If they don’t have family, they are marked “ex-con” and are hard-pressed to find a job, which means they have no income, which means they can’t afford an apartment.
If they do have family, they are also marked “ex-con” and still can’t find a job.
No wonder the recidivism rate—whatever it is—is what it is.
However, there are ways to reduce these rates—ways that are working.
And those ways are pretty common sense: treat people in prisons—and people who used to be in prisons—like people. In other words, do what the groups profiled in “Through the Door” are doing.
The Wabash Valley Correctional Facility in Indiana, profiled in the film, has instituted the PLUS program—Purposeful Living Units Serve—now in its fourth year.
It’s faith- and character-based—two tracks with the same aim (one for people who prefer faith-based, the other for people who prefer character-based).
The PLUS program is offered at 16 different facilities with a current enrollment of approximately 1,200 participants.
People in the program take classes and work on community service initiatives. In particular, a quilting project has stuck.
Participants have made quilts for tornado victims, chemo patients and families of deceased soldiers.
Since its inception, more than 1,000 PLUS participants have completed the 12- to 16-month program.
Of these, around 200 have been released back into the community. The recidivism rate of PLUS graduates is less than 5 percent.
“Through the Door” stresses how non-incarcerated people can and should be motivated by their faith to get involved with prisons.
Bill Kleiber works at a bus station outside of a prison in Huntsville, Texas, where he has been working for 12 years.

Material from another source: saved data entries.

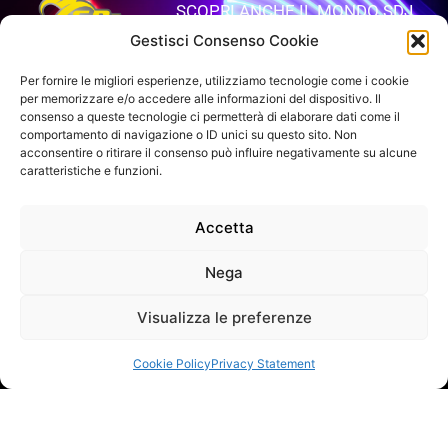
SCOPRI ANCHE IL MONDO SDJ
Gestisci Consenso Cookie
APRI IL SITO
Per fornire le migliori esperienze, utilizziamo tecnologie come i cookie
per memorizzare e/o accedere alle informazioni del dispositivo. Il
consenso a queste tecnologie ci permetterà di elaborare dati come il
comportamento di navigazione o ID unici su questo sito. Non
VUOI RIMANERE AGGIORNATO?
acconsentire o ritirare il consenso può influire negativamente su alcune
Iscriviti alla newsletter
caratteristiche e funzioni.
SEGUICI SUI NOSTRI SOCIAL
Accetta
Nega
Visualizza le preferenze
INFO DI CONTATTO
Cookie Policy
Privacy Statement
SAGITTER | Proel S.p.A.
Via alla Ruenia 37/43, CAP 64027 Sant’Omero (TE) ITALY
P.Iva 00778590679 Cap.soc.: € 8.000.000 i.v. – C.C.I.A.A. Te
R.E.A. n. 95381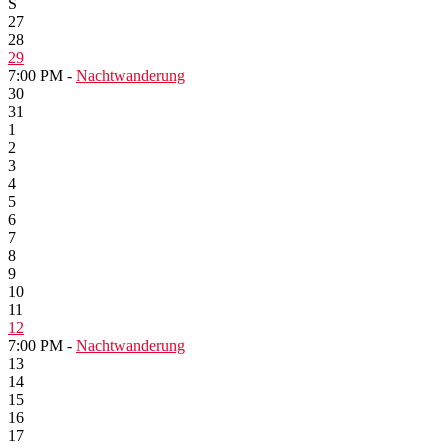
S
27
28
29
7:00 PM -
Nachtwanderung
30
31
1
2
3
4
5
6
7
8
9
10
11
12
7:00 PM -
Nachtwanderung
13
14
15
16
17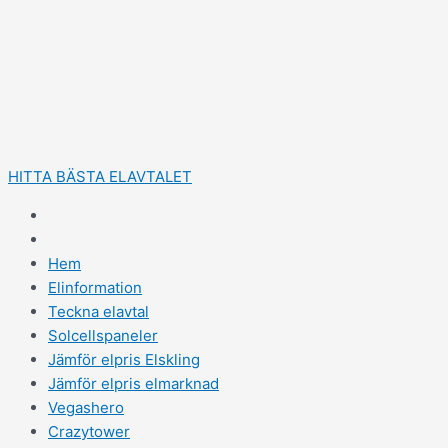
Hoppa
till
innehåll
HITTA BÄSTA ELAVTALET
Hem
Elinformation
Teckna elavtal
Solcellspaneler
Jämför elpris Elskling
Jämför elpris elmarknad
Vegashero
Crazytower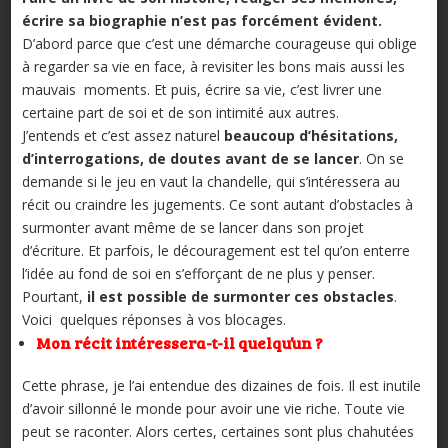
écrire sa biographie n’est pas forcément évident.
D’abord parce que c’est une démarche courageuse qui oblige
à regarder sa vie en face, à revisiter les bons mais aussi les
mauvais moments. Et puis, écrire sa vie, c’est livrer une
certaine part de soi et de son intimité aux autres.
J’entends et c’est assez naturel
beaucoup d’hésitations,
d’interrogations, de doutes avant de se lancer
. On se
demande si le jeu en vaut la chandelle, qui s’intéressera au
récit ou craindre les jugements. Ce sont autant d’obstacles à
surmonter avant même de se lancer dans son projet
d’écriture. Et parfois, le découragement est tel qu’on enterre
l’idée au fond de soi en s’efforçant de ne plus y penser.
Pourtant,
il est possible de surmonter ces obstacles
.
Voici quelques réponses à vos blocages.
Mon récit intéressera-t-il quelqu’un ?
Cette phrase, je l’ai entendue des dizaines de fois. Il est inutile
d’avoir sillonné le monde pour avoir une vie riche. Toute vie
peut se raconter. Alors certes, certaines sont plus chahutées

He is charming. A former inmate himself, Kleiber lectures the families standing outside the building, waiting for their loved ones’ release.
“Go get them something to eat!” he yells cheerfully at them. “They’re hungry!”

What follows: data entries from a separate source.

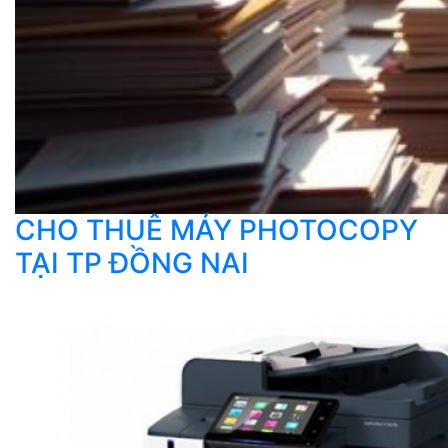
CHO THUÊ MÁY PHOTOCOPY
TẠI TP ĐỒNG NAI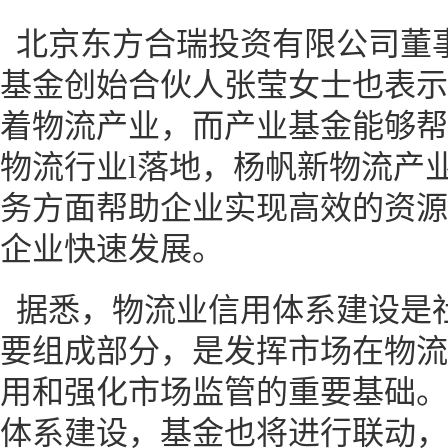
北京东方合瑞投资有限公司董
基金创始合伙人张莹女士也表示
着物流产业，而产业基金能够帮
物流行业l落地，杨帆新物流产
务方面帮助企业实现高效的资源
企业快速发展。
据悉，物流业信用体系建设是
要组成部分，是发挥市场在物流
用和强化市场监管的重要基础。
体系建设，基金也将进行联动，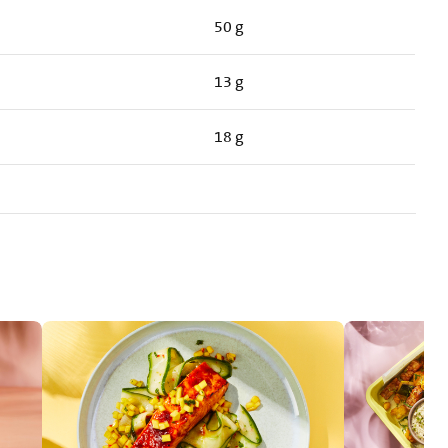
50 g
13 g
18 g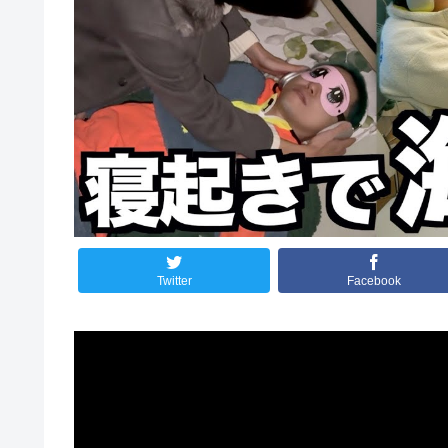
Twitter
Facebook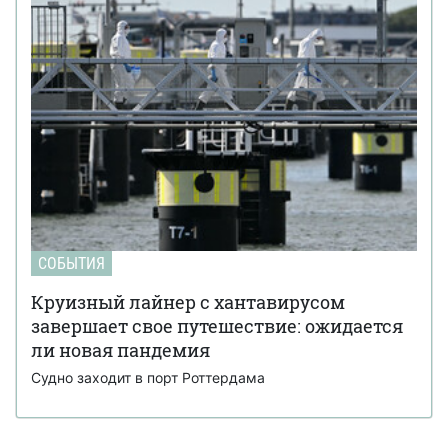
СОБЫТИЯ
Круизный лайнер с хантавирусом
завершает свое путешествие: ожидается
ли новая пандемия
Судно заходит в порт Роттердама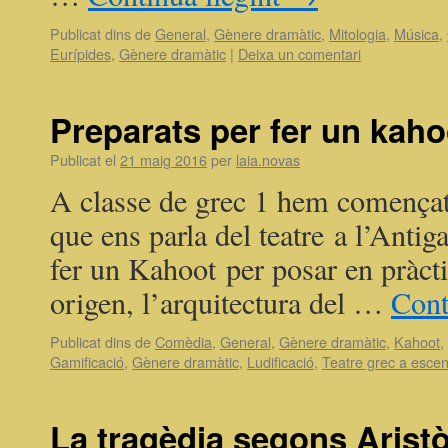
Publicat dins de
General
,
Gènere dramàtic
,
Mitologia
,
Música
,
Eurípides
,
Gènere dramàtic
|
Deixa un comentari
Preparats per fer un kahoo
Publicat el
21 maig 2016
per
laia.novas
A classe de grec 1 hem començat l
que ens parla del teatre a l’Antig
fer un Kahoot per posar en pràcti
origen, l’arquitectura del …
Cont
Publicat dins de
Comèdia
,
General
,
Gènere dramàtic
,
Kahoot
,
Gamificació
,
Gènere dramàtic
,
Ludificació
,
Teatre grec a esce
La tragèdia segons Aristò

“Do you have a particular faith?” he asks several men.
“Baptist,” one says.
“I’m a Christian,” Kleiber replies, “but I trust God to draw us all to our faith … Muslim. Buddhist. It’s not my job to fix people; I trust God to take care of that.”
“Muslim,” another man replies.
Kleiber shakes his hand and says, “I have a lot of Muslim friends and a lot of Muslim chaplains that I work with.”

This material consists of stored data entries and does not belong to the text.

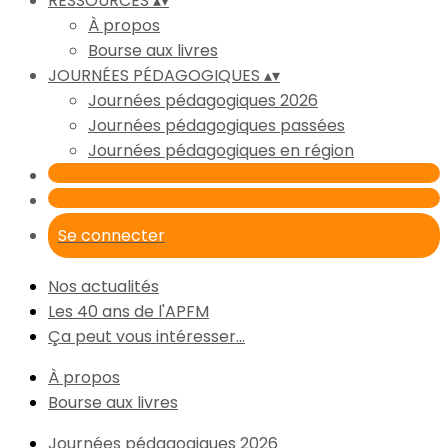
RESSOURCES
▴
▾
À propos
Bourse aux livres
JOURNÉES PÉDAGOGIQUES
▴
▾
Journées pédagogiques 2026
Journées pédagogiques passées
Journées pédagogiques en région
Se connecter
Nos actualités
Les 40 ans de l'APFM
Ça peut vous intéresser...
À propos
Bourse aux livres
Journées pédagogiques 2026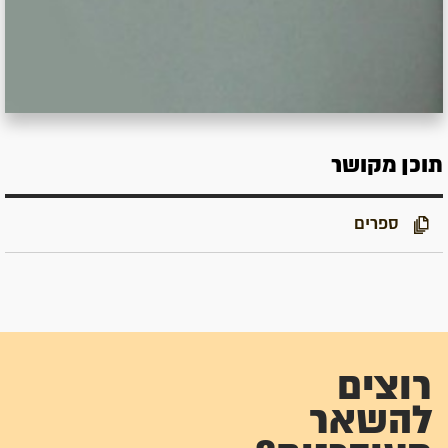
תוכן מקושר
ספרים
רוצים
להשאר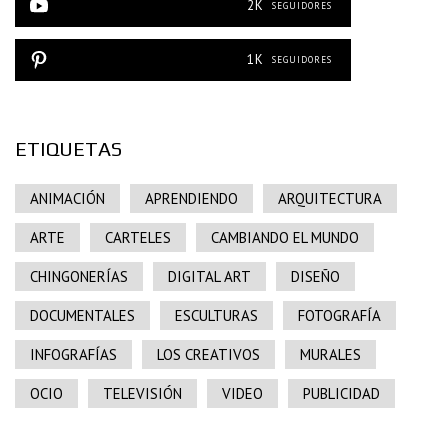
2K
SEGUIDORES
1K
SEGUIDORES
ETIQUETAS
ANIMACIÓN
APRENDIENDO
ARQUITECTURA
ARTE
CARTELES
CAMBIANDO EL MUNDO
CHINGONERÍAS
DIGITAL ART
DISEÑO
DOCUMENTALES
ESCULTURAS
FOTOGRAFÍA
INFOGRAFÍAS
LOS CREATIVOS
MURALES
OCIO
TELEVISIÓN
VIDEO
PUBLICIDAD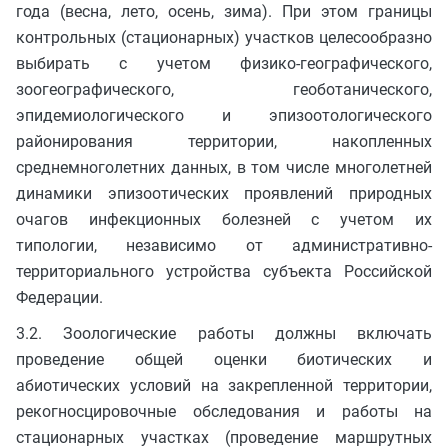
года (весна, лето, осень, зима). При этом границы
контрольных (стационарных) участков целесообразно
выбирать с учетом физико-географического,
зоогеографического, геоботанического,
эпидемиологического и эпизоотологического
районирования территории, накопленных
среднемноголетних данных, в том числе многолетней
динамики эпизоотических проявлений природных
очагов инфекционных болезней с учетом их
типологии, независимо от административно-
территориального устройства субъекта Российской
Федерации.
3.2. Зоологические работы должны включать
проведение общей оценки биотических и
абиотических условий на закрепленной территории,
рекогносцировочные обследования и работы на
стационарных участках (проведение маршрутных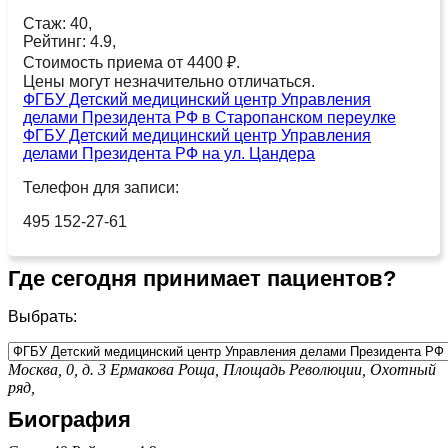
Стаж: 40,
Рейтинг: 4.9,
Стоимость приема от 4400 ₽.
Цены могут незначительно отличаться.
ФГБУ Детский медицинский центр Управления
делами Президента РФ в Старопанском переулке
ФГБУ Детский медицинский центр Управления
делами Президента РФ на ул. Цандера
Телефон для записи:
495 152-27-61
Где сегодня принимает пациентов?
Выбрать:
Москва, 0, д. 3
Ермакова Роща,
Площадь Революции,
Охотный
ряд,
Биография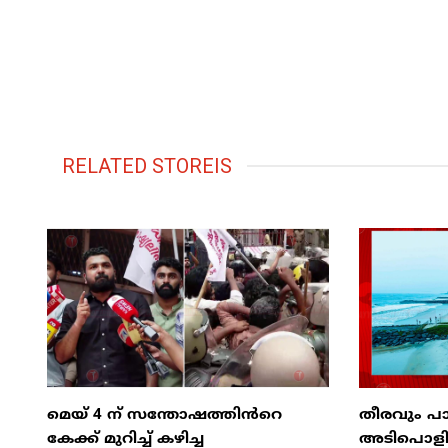
RELATED STOREIS
മെയ് 4 ന് സന്തോഷത്തിൻറെ
തീരവും പാ
കേക്ക് മുറിച്ച് കഴിച്ച
അടിപൊളിയാ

He gets on a bus as it’s leaving. He stands at the front. He coaches people on where to make calls, how to figure out their bus schedules.
“Welcome back,” he says. “It was just a bad dream. Don’t be reliving the bad dreams; it’s wasted energy. Go build some new dreams.”
Mary Adkins is a writer and lawyer based in New York City. She edits the blog, Life of the Law, where a longer version of this article first appeared. It is used with permission. Her other writings appear on her website, and you can follow her on Twitter @adkinsmary. Mary’s mother, Clista, is a board member of the Baptist Center for Ethics.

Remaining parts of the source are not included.